Jean Valjean était d’un caractère pensif sans être triste, ce qui est le propre des natures affectueuses. Somme toute, pourtant, c’était quelque chose d’assez endormi et d’assez insignifiant, en apparence du moins, que Jean Valjean. Il avait perdu en très bas âge son père et sa mère. Sa mère était morte d’une fièvre de lait mal soignée. Son père, émondeur comme lui, s’était tué en tombant d’un arbre. Il n’était resté à Jean Valjean qu’une sœur plus âgée que lui, veuve, avec sept enfants, filles et garçons. Cette sœur avait élevé Jean Valjean, et tant qu’elle eut son mari elle logea et nourrit son jeune frère. Le mari mourut. L’aîné des sept enfants avait huit ans, le dernier un an. Jean Valjean venait d’atteindre, lui, sa vingt-cinquième année. Il remplaça le père, et soutint à son tour sa sœur qui l’avait élevé. Cela se fit simplement, comme un devoir, même avec quelque chose de bourru de la part de Jean Valjean. Sa jeunesse se dépensait ainsi dans un travail rude et mal payé. On ne lui avait jamais connu de «bonne amie» dans le pays. Il n’avait pas eu le temps d’être amoureux.

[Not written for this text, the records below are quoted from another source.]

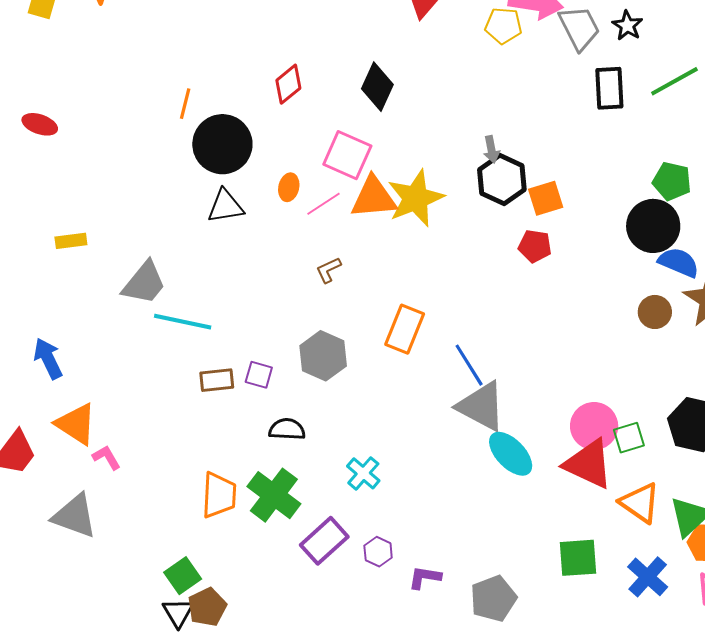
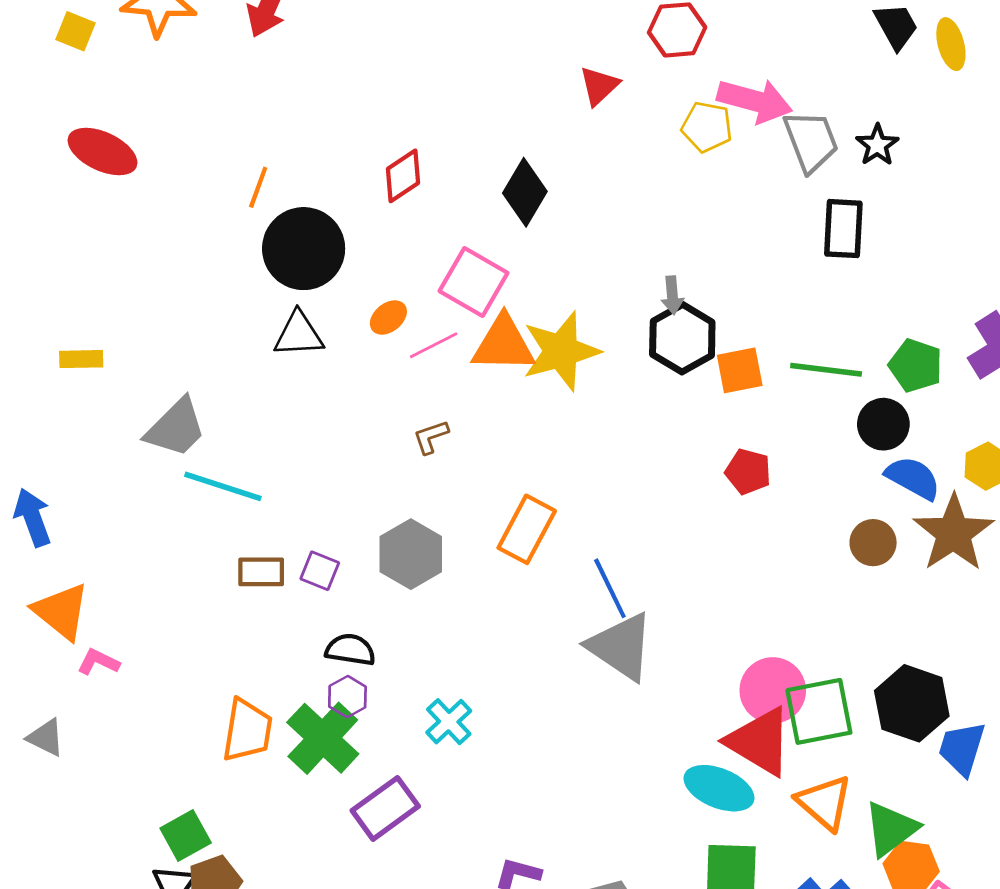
green line: (674, 81) -> (826, 370), moved, turned 30
red ellipse: (40, 124) -> (103, 152), moved, size x1.4
orange ellipse: (289, 187) -> (388, 317), turned 32
black circle: (653, 226) -> (883, 424), size x0.7
red pentagon: (535, 246) -> (748, 472), moved
green square: (629, 438) -> (819, 711), size x1.6
cyan ellipse: (511, 454) -> (719, 788), moved, turned -30
pink L-shape: (107, 457) -> (98, 662), turned -40
gray triangle: (75, 516) -> (46, 738), size x0.6
purple hexagon: (378, 552) -> (347, 697), moved

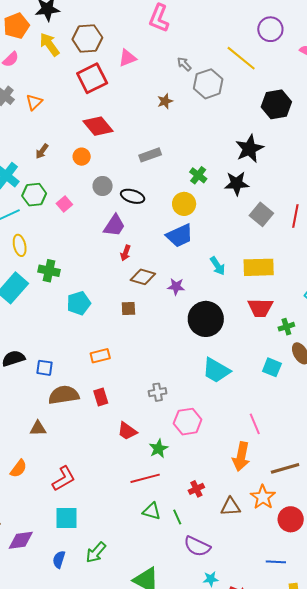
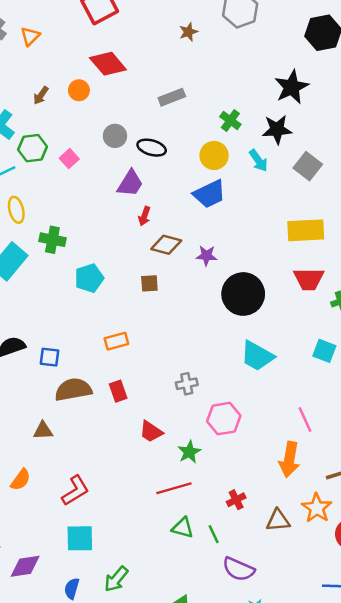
orange circle: (82, 157) -> (79, 90), moved
cyan arrow: (218, 266) -> (258, 161), moved

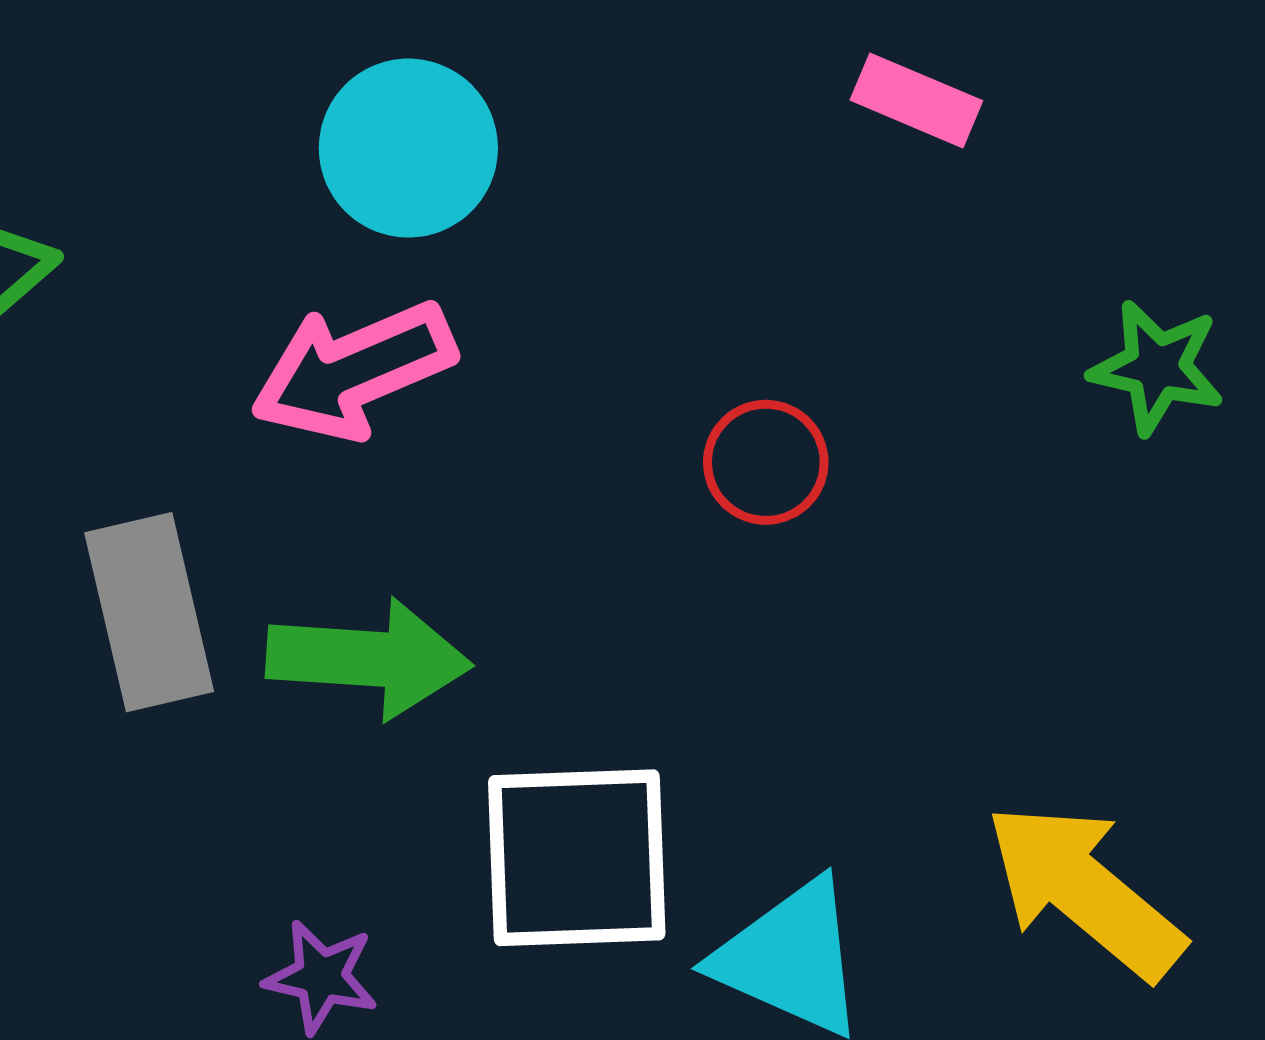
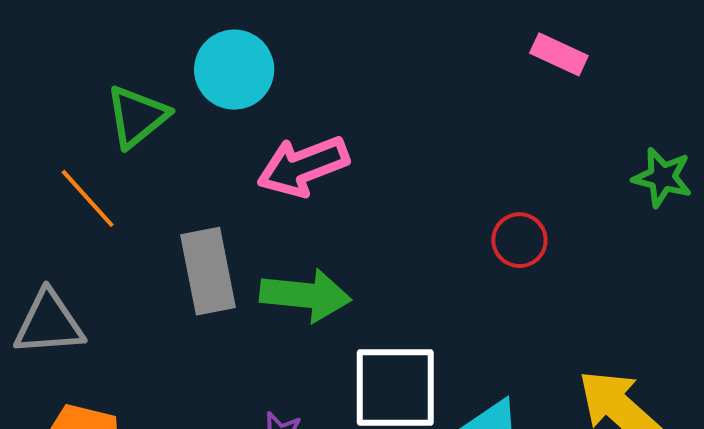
cyan circle: (408, 148) -> (234, 70), moved
red circle: (766, 462) -> (519, 240), moved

Victor Hugo, Les Misérables, 1862
Le portrait qui justifie le prénom du personnage : Quasimodo dans Notre-Dame de Paris, 1831
Savez-vous pourquoi le bossu de Notre-Dame s’appelle Quasimodo ? C’est Claude Frollo, le prêtre de la cathédrale qui a recueilli l’enfant, qui lui donne le nom de Quasimodo, pour une raison évoquée dans cet extrait. Comme dans le portrait de Robespierre, Danton et Marat, Victor Hugo a recours à la chute. Il ménage le suspense, crée la surprise à travers une révélation inattendue, et pousse, ainsi, à la relecture.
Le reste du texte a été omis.